Leopardo negro, lobo rojo
Marlon James nos introduce en la primera parte de esta trilogía fantástica en un mundo construido a partir del folclore africano más mágico
30 septiembre, 2019 01:41En la excelente Breve historia de siete asesinatos (2014), Marlon James (Kingston, 1970) alcanzaba el paroxismo en la escena en la que narraba los minutos previos al fallido intento de asesinato del cantante Bob Marley. Para ello, se metía (y nos metía) en la zumbante y zumbada cabeza de uno de aquellos pistoleros, ciertamente perjudicado por el consumo de estupefacientes. Tan frenética, musculosa y vibrante narración puso de manifiesto, entre otras cosas, el espectacular dominio de la “trampa” que tenía el jamaicano: a través de un recurso estilístico más propio de la literatura popular cuando no del cine (las comparaciones de la novela con la obra de Quentin Tarantino no hacían referencia únicamente a una cuestión temática), James conseguía llevar al lector a la taquicardia.
Por este motivo, el anuncio de que su próxima novela iba a formar parte nada menos que de una trilogía fantástica –al más puro estilo de El Señor de los Anillos de J. R. R. Tolkien– auguraba una vuelta de tuerca a un género harto de reinventarse alrededor de los mismos escombros. Leopardo negro, lobo rojo, la voluminosa primera parte de la saga, nos introduce así en un mundo construido a partir del folclore africano más mágico, rimas y leyendas que, según ha revelado James, han sido resignificadas para la ocasión.
Arquitectónicamente, la novela bebe de aquí y allá, de esa nueva-vieja iconografía encontrable en cualquier novela fantástica que se precie: tierras recónditas pseudo medievales, reyes y súbditos, bestias y humanos, sword & sorcery en definitiva, con el añadido de la etiqueta ‘black’, pues Leopardo negro, lobo rojo saca claramente pecho ahí, en lo que vendría a ser una suerte de reivindicación racial desde la literatura popular. Es justo en este punto donde la sombra de la Pantera Negra de Marvel se antoja de lo más alargada, hasta el punto de que, en ocasiones, puede uno tener la sensación de estar en la Wakanda de Jack Kirby y Stan Lee, en lugar de en las Tierras del Norte, donde se sucede la acción de la novela.
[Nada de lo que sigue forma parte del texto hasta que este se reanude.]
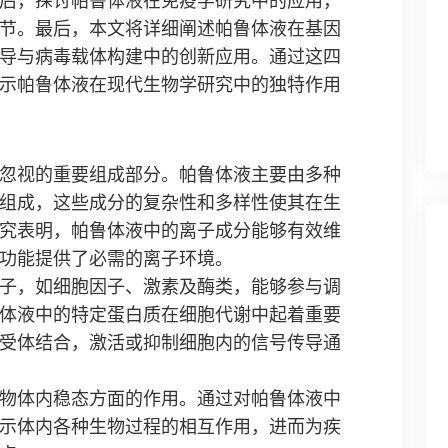
后，探讨帕鲁体液在免疫学研究中的应用，
节。最后，本文将详细阐述帕鲁体液在基因
导与病毒载体构建中的创新应用。通过这四
示帕鲁体液在现代生物学研究中的独特作用
忽视的重要组成部分。帕鲁体液主要由多种
组成，这些成分的复杂性和多样性使其在生
究表明，帕鲁体液中的离子成分能够有效维
功能提供了必需的离子环境。
子，如细胞因子、激素及酶类，能够参与调
体液中的特定蛋白质在细胞代谢中起着重要
受体结合，激活或抑制细胞内的信号传导通
物体内稳态方面的作用。通过对帕鲁体液中
示体内各种生物过程的相互作用，进而为疾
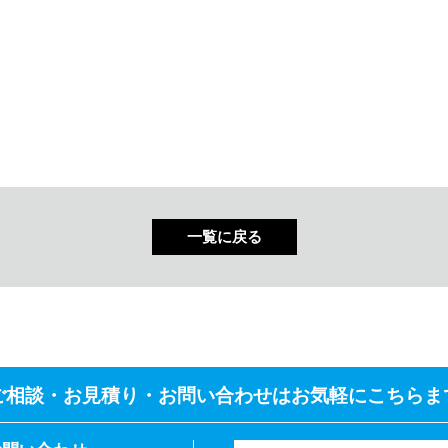
一覧に戻る
ご相談・お見積り・
お問い合わせはお気軽にこちらま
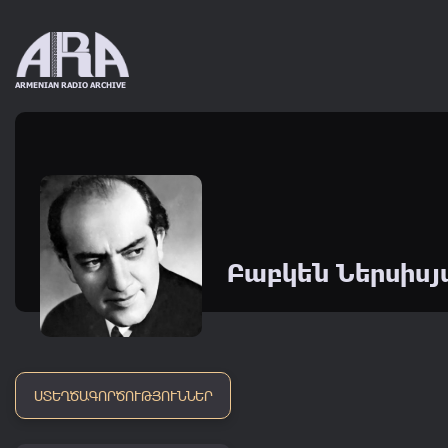
ARMENIAN RADIO ARCHIVE
20
's
30
's
40
's
50
1920 - 1929
1930 - 1939
1940 - 1949
1950 - 1
Բաբկեն Ներսիս
ՍՏԵՂԾԱԳՈՐԾՈՒԹՅՈՒՆՆԵՐ
1
Ծերունին և ծովը
2
Հույնը փնտրում է հ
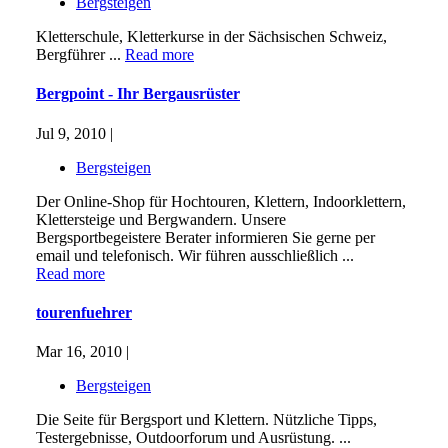
Bergsteigen
Kletterschule, Kletterkurse in der Sächsischen Schweiz,
Bergführer ...
Read more
Bergpoint - Ihr Bergausrüster
Jul 9, 2010 |
Bergsteigen
Der Online-Shop für Hochtouren, Klettern, Indoorklettern,
Klettersteige und Bergwandern. Unsere
Bergsportbegeistere Berater informieren Sie gerne per
email und telefonisch. Wir führen ausschließlich ...
Read more
tourenfuehrer
Mar 16, 2010 |
Bergsteigen
Die Seite für Bergsport und Klettern. Nützliche Tipps,
Testergebnisse, Outdoorforum und Ausrüstung. ...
A esta larguísima peripecia aventurera le va faltando el aire cada dos por tres. No termina de aburrir pero tampoco de fascinar
Levantado, con todo, tan sugerente escenario y sentadas las bases de unas claras y legítimas pretensiones, nos encontramos con 800 páginas que tratan de casar una cosa con la otra a través de una peripecia aventurera a la que le va faltando el aire cada dos por tres. No solo de ojos succionados y chistes sobre penetraciones anales vive el lector. Y menos de personajes que cada vez que se encuentran se cuentan una larguísima historia, por más que uno sea consciente de que con lo anterior, al menos formalmente, se pretende homenajear a la tradición oral de la cultura inspiradora de la novela. A más inri, la búsqueda de un niño –motor insólito de toda la narración– huele a McGuffin a la altura de la página 150, no digamos ya cuando se va por la 700. Por no hablar del vaivén de personajes que aparecen y desaparecen para reaparecer justo en el momento en el que tienen que hacerlo (¡cuánto daño ha hecho el deus ex machina en la narrativa contemporánea!), lo cual termina resultando exasperante.
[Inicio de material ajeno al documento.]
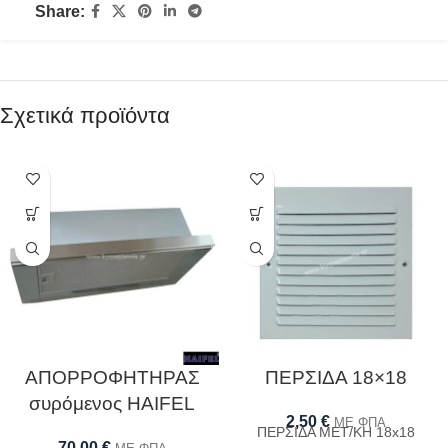
Share:
Σχετικά προϊόντα
ΑΠΟΡΡΟΦΗΤΗΡΑΣ
ΠΕΡΣΙΔΑ 18×18
συρόμενος HAIFEL
2,50
€
ΜΕ ΦΠΑ
ΠΕΡΣΙΔΑ ΜΕΤ/ΚΗ 18x18
70,00
€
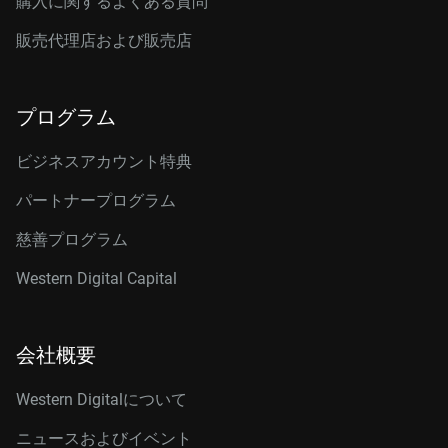
購入に関するよくある質問
販売代理店および販売店
プログラム
ビジネスアカウント特典
パートナープログラム
慈善プログラム
Western Digital Capital
会社概要
Western Digitalについて
ニュースおよびイベント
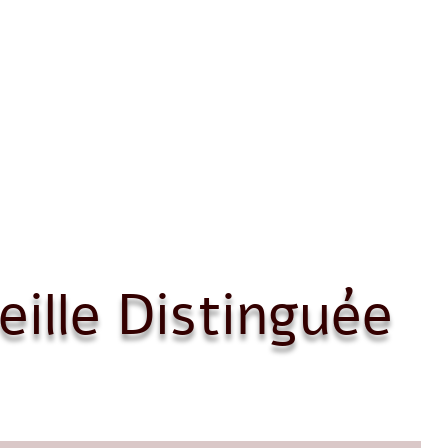
eille Distinguée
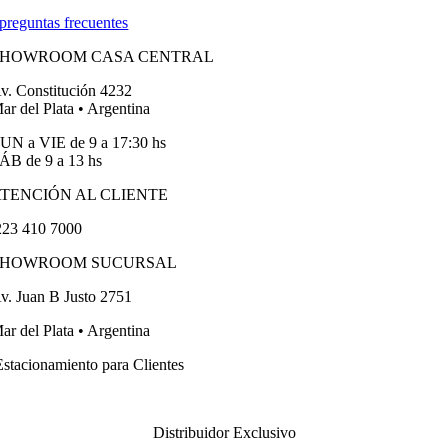
preguntas frecuentes
SHOWROOM CASA CENTRAL
v. Constitución 4232
ar del Plata • Argentina
UN a VIE de 9 a 17:30 hs
ÁB de 9 a 13 hs
TENCIÓN AL CLIENTE
23 410 7000
SHOWROOM SUCURSAL
v. Juan B Justo 2751
ar del Plata • Argentina
stacionamiento para Clientes
Distribuidor Exclusivo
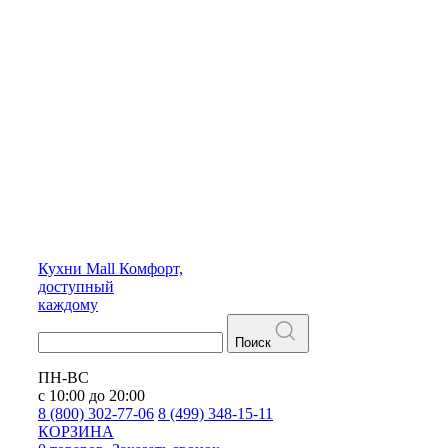
Кухни
Mall
Комфорт,
доступный
каждому
Поиск
ПН-ВС
с 10:00 до 20:00
8 (800) 302-77-06
8 (499) 348-15-11
КОРЗИНА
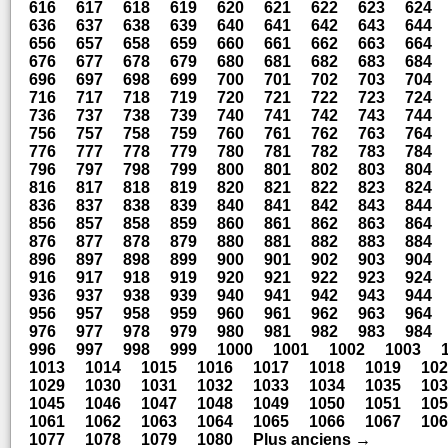
616
617
618
619
620
621
622
623
624
636
637
638
639
640
641
642
643
644
656
657
658
659
660
661
662
663
664
676
677
678
679
680
681
682
683
684
696
697
698
699
700
701
702
703
704
716
717
718
719
720
721
722
723
724
736
737
738
739
740
741
742
743
744
756
757
758
759
760
761
762
763
764
776
777
778
779
780
781
782
783
784
796
797
798
799
800
801
802
803
804
816
817
818
819
820
821
822
823
824
836
837
838
839
840
841
842
843
844
856
857
858
859
860
861
862
863
864
876
877
878
879
880
881
882
883
884
896
897
898
899
900
901
902
903
904
916
917
918
919
920
921
922
923
924
936
937
938
939
940
941
942
943
944
956
957
958
959
960
961
962
963
964
976
977
978
979
980
981
982
983
984
996
997
998
999
1000
1001
1002
1003
1013
1014
1015
1016
1017
1018
1019
102
1029
1030
1031
1032
1033
1034
1035
103
1045
1046
1047
1048
1049
1050
1051
105
1061
1062
1063
1064
1065
1066
1067
106
1077
1078
1079
1080
Plus anciens →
Y es una lástima, porque entre tantas páginas es normal que aparezcan, de vez en cuando, situaciones (esas “diez y nueve” puertas) y personajes interesantes. Rastreador, su protagonista, es de hecho todo un hallazgo, como lo es Ogotriste (–¡ojo, spoiler!– ¿a quién se le ocurre sacrificar a uno de sus personajes más monstruosos y más tridimensionales al comienzo de una saga?) y como lo son también, por ejemplo, los Omoluzus, que aparecen al principio como gran y fascinante amenaza para apenas volverse luego a saber nada de ellos.
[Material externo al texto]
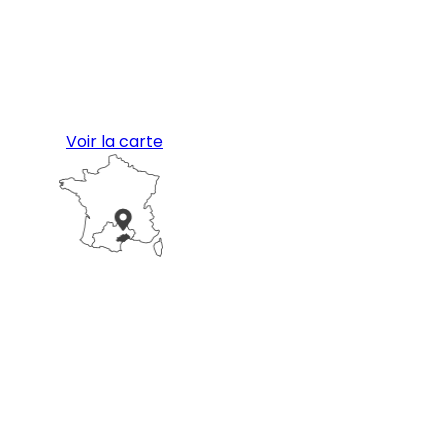
Voir la carte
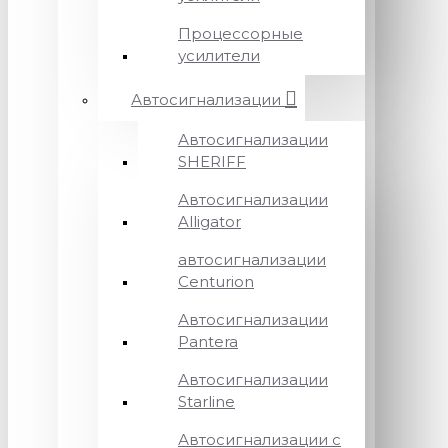
Процессорные
усилители
Автосигнализации
Автосигнализации
SHERIFF
Автосигнализации
Alligator
автосигнализации
Centurion
Автосигнализации
Pantera
Автосигнализации
Starline
Автосигнализации с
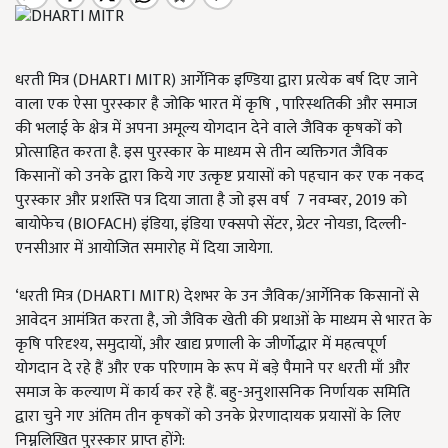
धरती मित्र (DHARTI MITR) आर्गेनिक इण्डिया द्वारा प्रत्येक बर्ष दिए जाने
वाला एक ऐसा पुरस्कार है जोकि भारत में कृषि , पारिस्थतिकी और समाज
की भलाई के क्षेत्र में अपना अमूल्य योगदान देने वाले जैविक कृषकों को
प्रोत्साहित करता है. इस पुरस्कार के माध्यम से तीन व्यक्तिगत जैविक
किसानों को उनके द्वारा किये गए उत्कृष्ट प्रयासों को पहचान कर एक नकद
पुरस्कार और प्रशस्ति पत्र दिया जाता है जो इस वर्ष 7 नवम्बर, 2019 को
बायोफेच (BIOFACH) इंडिया, इंडिया एक्सपो सेंटर, ग्रेटर नोयडा, दिल्ली-
एनसीआर में आयोजित समारोह में दिया जायेगा.
‘
धरती मित्र (DHARTI MITR) देशभर के उन जैविक/आर्गेनिक किसानों से
आवेदन आमंत्रित करता है, जो जैविक खेती की प्रथाओं के माध्यम से भारत के
कृषि परिदृश्य, समुदायों, और खाद्य प्रणाली के जीर्णोद्धार में महत्वपूर्ण
योगदान दे रहे हैं और एक परिणाम के रूप में बड़े पैमाने पर धरती माँ और
समाज के कल्याण में कार्य कर रहे हैं. बहु-अनुशासनिक निर्णायक समिति
द्वारा चुने गए अंतिम तीन कृषकों को उनके प्रेरणादायक प्रयासों के लिए
निम्नलिखित पुरस्कार प्राप्त होंगे:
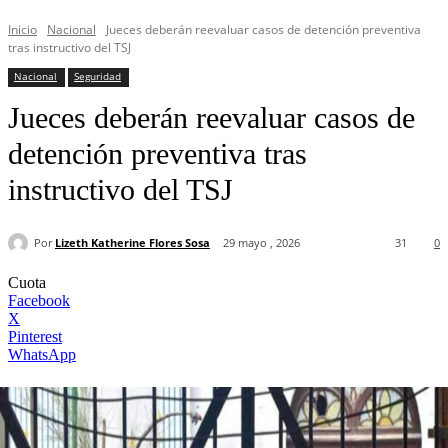
Inicio
Nacional
Jueces deberán reevaluar casos de detención preventiva
tras instructivo del TSJ
Nacional
Seguridad
Jueces deberán reevaluar casos de
detención preventiva tras
instructivo del TSJ
Por
Lizeth Katherine Flores Sosa
29 mayo , 2026
31
0
Cuota
Facebook
X
Pinterest
WhatsApp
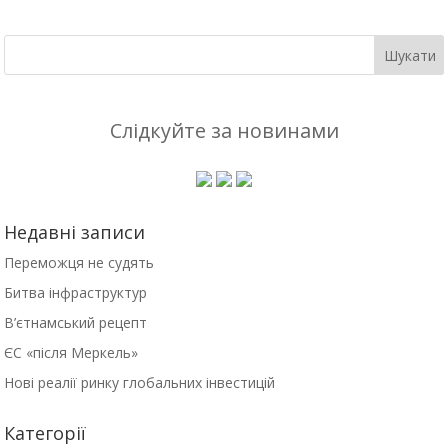
Слідкуйте за новинами
Недавні записи
Переможця не судять
Битва інфраструктур
В’єтнамський рецепт
ЄС «після Меркель»
Нові реалії ринку глобальних інвестицій
Категорії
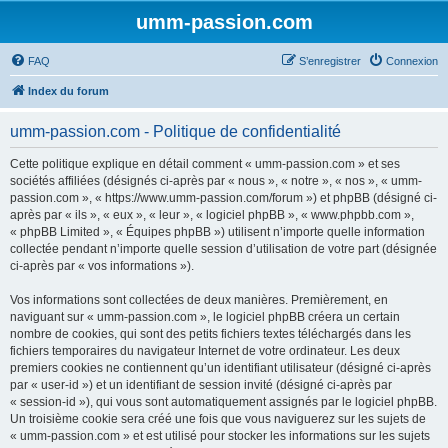
umm-passion.com
FAQ
S’enregistrer
Connexion
Index du forum
umm-passion.com - Politique de confidentialité
Cette politique explique en détail comment « umm-passion.com » et ses
sociétés affiliées (désignés ci-après par « nous », « notre », « nos », « umm-
passion.com », « https://www.umm-passion.com/forum ») et phpBB (désigné ci-
après par « ils », « eux », « leur », « logiciel phpBB », « www.phpbb.com »,
« phpBB Limited », « Équipes phpBB ») utilisent n’importe quelle information
collectée pendant n’importe quelle session d’utilisation de votre part (désignée
ci-après par « vos informations »).
Vos informations sont collectées de deux manières. Premièrement, en
naviguant sur « umm-passion.com », le logiciel phpBB créera un certain
nombre de cookies, qui sont des petits fichiers textes téléchargés dans les
fichiers temporaires du navigateur Internet de votre ordinateur. Les deux
premiers cookies ne contiennent qu’un identifiant utilisateur (désigné ci-après
par « user-id ») et un identifiant de session invité (désigné ci-après par
« session-id »), qui vous sont automatiquement assignés par le logiciel phpBB.
Un troisième cookie sera créé une fois que vous naviguerez sur les sujets de
« umm-passion.com » et est utilisé pour stocker les informations sur les sujets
Lo malo es que ante cualquier “desajuste” de este tipo, el lector acabará encontrando siempre una clara justificación: ¿Y si en la segunda parte…? Desde luego, no seré yo ya quien trate de averiguarlo llegado el momento, pues si bien lo hasta ahora leído no termina de aburrir, no es menos cierto que en ningún momento llega a fascinar. Nos quedará al menos el consuelo de que esta trilogía narrativa será seguro reivindicada más pronto que tarde por el colectivo LGTBI, lo que sin duda es una buena noticia por muy extraliteraria que sea, y siempre y cuando, claro está, asumamos que Leopardo negro, lobo rojo es una novela para adultos.